A north-east angler is hopeful that his recently-released book will prove popular with people taking to the banks of his favourite river for the start of the salmon season.
In a matter of weeks, the River Spey will be dotted with fishermen and women hopeful of catching one of the elusive creatures.
Norman Matheson, 87, has been casting his line along the expanse for the better part of seven decades – and recently documented his passion for salmon in a book about the treacherous travels the fish undertake in their lifetime.
And he has managed to net a lucrative backer for the book – the Duke of Rothesay.
Prince Charles wrote the foreword for A Speyside Odyssey, praising Mr Matheson’s “unrivalled knowledge and infectious passion for the fascinating story of Atlantic salmon” along with his “splendid watercolour illustrations”.
Mr Matheson, who worked as a surgeon at Aberdeen Royal Infirmary and still lives near the city, was brought up in Glenlivet and Tomintoul and fell in love with salmon fishing on the Spey as a boy.
The book details the timeline of a salmon from conception in the Highlands as a pea-sized egg through its multiple transformations into an adult fish before it embarks on the voyage through small tributaries to the River Spey and eventually to the oceanic feeding grounds.
Its odyssey ends when it remarkably returns home to spawn in the same burn.
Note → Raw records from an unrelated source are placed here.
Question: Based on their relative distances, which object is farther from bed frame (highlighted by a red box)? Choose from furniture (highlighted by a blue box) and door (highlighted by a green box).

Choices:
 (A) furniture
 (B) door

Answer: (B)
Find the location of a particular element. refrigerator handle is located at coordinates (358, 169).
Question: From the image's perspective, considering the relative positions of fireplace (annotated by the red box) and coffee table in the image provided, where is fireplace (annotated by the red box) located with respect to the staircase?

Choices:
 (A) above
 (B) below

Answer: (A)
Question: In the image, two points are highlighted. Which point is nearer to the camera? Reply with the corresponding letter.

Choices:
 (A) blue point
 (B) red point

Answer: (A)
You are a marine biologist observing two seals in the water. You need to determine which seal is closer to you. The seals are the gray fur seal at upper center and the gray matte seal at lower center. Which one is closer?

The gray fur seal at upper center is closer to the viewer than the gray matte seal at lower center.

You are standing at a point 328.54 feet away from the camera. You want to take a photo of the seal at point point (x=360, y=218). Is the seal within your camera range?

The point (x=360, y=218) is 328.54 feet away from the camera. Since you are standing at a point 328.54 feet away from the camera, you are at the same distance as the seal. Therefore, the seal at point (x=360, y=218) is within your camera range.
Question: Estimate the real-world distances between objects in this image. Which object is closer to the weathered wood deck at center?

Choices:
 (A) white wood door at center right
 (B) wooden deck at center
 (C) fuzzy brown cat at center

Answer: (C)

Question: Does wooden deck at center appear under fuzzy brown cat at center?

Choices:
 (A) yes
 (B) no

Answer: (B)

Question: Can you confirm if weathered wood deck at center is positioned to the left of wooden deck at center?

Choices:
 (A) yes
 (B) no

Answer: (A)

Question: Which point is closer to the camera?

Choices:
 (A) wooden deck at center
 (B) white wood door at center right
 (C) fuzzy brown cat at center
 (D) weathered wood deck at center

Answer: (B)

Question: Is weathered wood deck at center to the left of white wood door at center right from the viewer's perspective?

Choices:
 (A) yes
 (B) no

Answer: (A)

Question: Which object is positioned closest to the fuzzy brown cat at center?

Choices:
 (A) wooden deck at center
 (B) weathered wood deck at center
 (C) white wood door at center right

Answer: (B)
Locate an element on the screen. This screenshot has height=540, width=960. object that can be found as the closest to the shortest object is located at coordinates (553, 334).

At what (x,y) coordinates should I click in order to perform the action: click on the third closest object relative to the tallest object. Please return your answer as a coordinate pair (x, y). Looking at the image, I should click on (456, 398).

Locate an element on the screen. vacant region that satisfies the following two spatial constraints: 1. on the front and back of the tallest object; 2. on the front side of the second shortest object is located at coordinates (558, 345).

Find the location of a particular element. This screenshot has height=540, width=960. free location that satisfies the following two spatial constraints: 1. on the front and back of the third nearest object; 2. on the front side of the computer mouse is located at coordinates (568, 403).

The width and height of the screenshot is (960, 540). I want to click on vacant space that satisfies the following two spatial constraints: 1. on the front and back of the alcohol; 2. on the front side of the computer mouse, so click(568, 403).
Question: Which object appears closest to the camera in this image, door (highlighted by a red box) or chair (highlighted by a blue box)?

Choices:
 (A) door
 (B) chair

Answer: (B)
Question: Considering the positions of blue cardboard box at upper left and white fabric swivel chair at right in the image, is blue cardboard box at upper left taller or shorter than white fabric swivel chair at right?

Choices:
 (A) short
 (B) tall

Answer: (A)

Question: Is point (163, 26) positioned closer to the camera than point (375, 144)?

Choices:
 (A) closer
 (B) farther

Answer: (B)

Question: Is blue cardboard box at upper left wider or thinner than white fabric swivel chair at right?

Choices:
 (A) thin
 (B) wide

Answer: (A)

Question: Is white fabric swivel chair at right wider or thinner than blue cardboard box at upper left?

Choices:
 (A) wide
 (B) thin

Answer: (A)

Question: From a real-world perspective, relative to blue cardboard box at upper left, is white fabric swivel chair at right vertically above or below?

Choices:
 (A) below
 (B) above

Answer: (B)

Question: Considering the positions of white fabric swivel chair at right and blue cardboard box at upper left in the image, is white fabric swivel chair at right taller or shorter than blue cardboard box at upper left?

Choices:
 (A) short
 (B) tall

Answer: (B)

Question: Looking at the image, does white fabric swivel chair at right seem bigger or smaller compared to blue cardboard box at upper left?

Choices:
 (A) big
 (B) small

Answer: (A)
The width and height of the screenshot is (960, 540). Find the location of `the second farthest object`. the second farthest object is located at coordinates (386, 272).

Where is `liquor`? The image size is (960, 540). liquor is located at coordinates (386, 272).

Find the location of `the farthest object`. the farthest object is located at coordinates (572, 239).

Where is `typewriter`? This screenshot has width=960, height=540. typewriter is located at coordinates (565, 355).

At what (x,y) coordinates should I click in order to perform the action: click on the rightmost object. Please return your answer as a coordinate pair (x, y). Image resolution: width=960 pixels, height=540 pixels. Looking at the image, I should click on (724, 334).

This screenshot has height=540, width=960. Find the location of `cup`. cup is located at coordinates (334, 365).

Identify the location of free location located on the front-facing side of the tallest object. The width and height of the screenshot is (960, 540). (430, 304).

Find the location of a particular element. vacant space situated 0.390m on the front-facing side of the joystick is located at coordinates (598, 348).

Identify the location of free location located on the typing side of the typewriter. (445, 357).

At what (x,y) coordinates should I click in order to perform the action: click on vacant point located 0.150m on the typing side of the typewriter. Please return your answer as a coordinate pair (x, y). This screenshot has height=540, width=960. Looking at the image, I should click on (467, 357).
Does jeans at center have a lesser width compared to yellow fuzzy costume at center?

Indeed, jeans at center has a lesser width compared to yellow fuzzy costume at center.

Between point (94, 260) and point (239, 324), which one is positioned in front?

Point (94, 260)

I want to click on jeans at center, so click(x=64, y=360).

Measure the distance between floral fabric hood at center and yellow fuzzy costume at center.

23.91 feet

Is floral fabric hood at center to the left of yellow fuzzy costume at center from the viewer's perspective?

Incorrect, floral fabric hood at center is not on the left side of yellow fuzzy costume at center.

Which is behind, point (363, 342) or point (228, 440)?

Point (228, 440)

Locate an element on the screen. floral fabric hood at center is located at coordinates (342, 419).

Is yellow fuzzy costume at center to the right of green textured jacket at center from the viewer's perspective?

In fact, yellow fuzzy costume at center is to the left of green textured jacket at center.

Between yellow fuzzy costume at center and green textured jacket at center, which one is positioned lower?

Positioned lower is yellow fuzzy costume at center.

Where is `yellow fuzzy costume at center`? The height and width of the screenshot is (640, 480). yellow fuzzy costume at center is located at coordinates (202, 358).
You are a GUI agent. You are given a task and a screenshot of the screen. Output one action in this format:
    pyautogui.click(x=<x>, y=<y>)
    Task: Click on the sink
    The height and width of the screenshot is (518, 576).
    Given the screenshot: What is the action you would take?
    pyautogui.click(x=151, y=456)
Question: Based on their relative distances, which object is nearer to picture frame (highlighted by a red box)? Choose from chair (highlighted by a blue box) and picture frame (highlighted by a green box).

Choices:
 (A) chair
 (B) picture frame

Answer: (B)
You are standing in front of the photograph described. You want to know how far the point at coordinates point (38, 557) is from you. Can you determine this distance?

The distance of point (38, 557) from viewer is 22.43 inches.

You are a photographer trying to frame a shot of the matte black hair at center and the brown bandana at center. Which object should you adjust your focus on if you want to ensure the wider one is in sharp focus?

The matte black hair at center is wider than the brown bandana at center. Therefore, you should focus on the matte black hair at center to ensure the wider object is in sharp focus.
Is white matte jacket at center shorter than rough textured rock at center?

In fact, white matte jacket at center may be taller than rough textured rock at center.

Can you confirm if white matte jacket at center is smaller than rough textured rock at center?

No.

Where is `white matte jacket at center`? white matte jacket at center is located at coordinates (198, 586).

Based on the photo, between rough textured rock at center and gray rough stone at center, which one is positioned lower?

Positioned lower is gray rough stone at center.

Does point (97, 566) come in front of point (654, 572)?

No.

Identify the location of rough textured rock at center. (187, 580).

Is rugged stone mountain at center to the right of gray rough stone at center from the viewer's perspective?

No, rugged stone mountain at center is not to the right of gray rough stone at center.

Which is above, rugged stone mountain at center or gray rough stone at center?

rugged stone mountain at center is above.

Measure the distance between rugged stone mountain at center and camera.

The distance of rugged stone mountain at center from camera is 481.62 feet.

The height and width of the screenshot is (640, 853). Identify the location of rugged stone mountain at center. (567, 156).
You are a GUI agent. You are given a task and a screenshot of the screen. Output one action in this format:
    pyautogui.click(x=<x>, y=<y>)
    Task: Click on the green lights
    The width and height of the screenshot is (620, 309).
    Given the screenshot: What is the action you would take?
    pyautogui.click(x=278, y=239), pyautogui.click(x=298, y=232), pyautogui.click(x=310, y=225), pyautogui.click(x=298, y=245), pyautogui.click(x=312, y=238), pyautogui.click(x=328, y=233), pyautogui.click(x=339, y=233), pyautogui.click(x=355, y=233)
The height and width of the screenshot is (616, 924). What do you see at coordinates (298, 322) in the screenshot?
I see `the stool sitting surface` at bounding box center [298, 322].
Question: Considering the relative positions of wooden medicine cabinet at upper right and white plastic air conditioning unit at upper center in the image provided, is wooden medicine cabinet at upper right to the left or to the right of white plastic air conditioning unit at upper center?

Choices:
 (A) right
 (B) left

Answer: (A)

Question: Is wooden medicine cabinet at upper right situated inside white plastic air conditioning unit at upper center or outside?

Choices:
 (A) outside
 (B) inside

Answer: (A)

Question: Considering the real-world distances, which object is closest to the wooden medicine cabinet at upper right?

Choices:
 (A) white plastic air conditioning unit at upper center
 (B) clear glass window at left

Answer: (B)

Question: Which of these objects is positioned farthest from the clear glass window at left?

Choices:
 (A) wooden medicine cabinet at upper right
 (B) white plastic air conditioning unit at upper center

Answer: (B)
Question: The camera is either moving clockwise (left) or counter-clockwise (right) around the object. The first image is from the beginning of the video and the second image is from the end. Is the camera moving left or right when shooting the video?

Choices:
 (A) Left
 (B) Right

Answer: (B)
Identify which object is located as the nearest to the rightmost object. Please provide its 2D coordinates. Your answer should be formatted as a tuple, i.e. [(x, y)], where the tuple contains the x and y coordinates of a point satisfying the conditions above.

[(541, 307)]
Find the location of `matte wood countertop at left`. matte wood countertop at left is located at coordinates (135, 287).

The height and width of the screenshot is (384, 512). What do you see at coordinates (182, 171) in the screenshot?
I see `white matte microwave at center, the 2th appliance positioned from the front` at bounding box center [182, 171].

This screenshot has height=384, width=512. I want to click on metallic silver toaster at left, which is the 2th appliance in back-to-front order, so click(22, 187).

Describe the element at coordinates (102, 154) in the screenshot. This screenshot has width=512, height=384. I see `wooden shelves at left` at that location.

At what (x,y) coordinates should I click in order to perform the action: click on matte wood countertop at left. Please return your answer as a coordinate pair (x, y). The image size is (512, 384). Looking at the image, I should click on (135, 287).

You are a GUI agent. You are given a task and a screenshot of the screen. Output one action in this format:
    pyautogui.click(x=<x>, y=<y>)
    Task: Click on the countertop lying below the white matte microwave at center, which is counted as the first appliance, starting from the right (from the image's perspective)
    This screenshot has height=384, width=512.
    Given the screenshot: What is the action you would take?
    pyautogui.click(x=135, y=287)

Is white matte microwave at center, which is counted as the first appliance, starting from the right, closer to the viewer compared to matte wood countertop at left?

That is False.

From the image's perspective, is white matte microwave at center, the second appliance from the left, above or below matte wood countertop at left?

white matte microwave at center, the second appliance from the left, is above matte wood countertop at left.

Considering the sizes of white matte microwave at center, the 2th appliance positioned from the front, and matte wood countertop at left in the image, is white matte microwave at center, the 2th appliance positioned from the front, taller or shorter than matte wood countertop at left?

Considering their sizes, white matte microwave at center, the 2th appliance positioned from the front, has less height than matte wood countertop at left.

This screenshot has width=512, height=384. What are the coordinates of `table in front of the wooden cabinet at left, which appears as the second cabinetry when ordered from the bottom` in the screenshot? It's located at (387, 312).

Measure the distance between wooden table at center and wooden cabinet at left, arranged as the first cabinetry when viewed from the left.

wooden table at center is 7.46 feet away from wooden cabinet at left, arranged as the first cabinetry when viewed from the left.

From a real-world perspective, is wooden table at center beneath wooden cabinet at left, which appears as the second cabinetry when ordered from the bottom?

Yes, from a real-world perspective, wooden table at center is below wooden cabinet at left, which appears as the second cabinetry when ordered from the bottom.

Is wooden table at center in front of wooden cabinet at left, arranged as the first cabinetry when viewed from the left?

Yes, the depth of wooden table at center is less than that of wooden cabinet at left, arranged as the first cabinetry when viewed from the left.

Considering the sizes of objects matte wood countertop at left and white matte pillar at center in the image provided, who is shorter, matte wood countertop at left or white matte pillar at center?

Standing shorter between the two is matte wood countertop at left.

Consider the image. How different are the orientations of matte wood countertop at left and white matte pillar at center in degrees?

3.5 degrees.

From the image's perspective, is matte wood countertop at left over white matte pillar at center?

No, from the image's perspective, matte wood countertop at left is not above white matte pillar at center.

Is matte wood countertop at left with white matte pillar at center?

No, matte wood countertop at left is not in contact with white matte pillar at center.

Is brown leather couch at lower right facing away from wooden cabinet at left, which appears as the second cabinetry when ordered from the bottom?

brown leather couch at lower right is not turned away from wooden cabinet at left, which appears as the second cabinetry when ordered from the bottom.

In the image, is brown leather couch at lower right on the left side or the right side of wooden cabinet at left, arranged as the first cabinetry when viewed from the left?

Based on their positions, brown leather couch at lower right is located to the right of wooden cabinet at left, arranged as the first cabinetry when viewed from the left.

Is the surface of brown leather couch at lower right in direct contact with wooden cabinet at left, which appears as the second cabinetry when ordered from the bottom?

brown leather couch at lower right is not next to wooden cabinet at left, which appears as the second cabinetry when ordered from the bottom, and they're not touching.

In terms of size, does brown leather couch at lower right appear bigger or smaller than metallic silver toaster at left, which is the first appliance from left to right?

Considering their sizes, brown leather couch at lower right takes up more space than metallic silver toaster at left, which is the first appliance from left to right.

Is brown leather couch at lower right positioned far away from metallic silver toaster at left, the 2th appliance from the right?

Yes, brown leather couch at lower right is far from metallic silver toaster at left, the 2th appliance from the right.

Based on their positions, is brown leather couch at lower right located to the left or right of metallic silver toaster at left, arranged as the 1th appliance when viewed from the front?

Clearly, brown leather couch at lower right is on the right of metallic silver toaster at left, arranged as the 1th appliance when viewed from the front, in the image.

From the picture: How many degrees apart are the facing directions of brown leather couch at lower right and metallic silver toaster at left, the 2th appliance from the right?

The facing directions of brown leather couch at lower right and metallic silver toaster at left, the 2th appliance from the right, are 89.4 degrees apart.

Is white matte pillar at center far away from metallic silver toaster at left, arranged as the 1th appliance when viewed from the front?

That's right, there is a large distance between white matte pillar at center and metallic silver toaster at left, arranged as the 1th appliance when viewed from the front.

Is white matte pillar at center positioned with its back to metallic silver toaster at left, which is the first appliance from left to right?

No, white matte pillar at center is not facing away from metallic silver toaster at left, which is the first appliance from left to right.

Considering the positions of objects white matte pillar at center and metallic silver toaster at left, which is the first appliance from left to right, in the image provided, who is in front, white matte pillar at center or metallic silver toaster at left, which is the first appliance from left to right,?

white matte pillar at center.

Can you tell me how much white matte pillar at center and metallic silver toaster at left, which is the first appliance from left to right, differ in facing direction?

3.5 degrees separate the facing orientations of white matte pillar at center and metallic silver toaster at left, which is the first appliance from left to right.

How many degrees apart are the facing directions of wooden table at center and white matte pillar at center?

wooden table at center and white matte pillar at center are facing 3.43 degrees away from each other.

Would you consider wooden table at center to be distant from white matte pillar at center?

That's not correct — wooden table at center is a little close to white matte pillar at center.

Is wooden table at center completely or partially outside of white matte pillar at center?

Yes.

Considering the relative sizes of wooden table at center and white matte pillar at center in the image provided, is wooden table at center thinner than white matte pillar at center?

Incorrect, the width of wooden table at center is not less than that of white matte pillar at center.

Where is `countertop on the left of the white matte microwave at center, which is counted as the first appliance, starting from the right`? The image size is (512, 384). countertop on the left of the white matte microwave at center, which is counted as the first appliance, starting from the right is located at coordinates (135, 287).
The author, who has even christened his house Head of Wood after a salmon fishing pool on the Spey, said: “It’s an interesting read for those who are salmon fishers, or simply interested in nature as it also shows the wild flowers and birds that inhabit Speyside.”
The book took Mr Matheson almost three years to write, and he also delicately painted more than 40 watercolour illustrations of sea creatures, birds, wildlife, natural flowers and, of course, the Atlantic Salmon to illustrate it.
Profits from the book’s sale will go to the Atlantic Salmon Trust.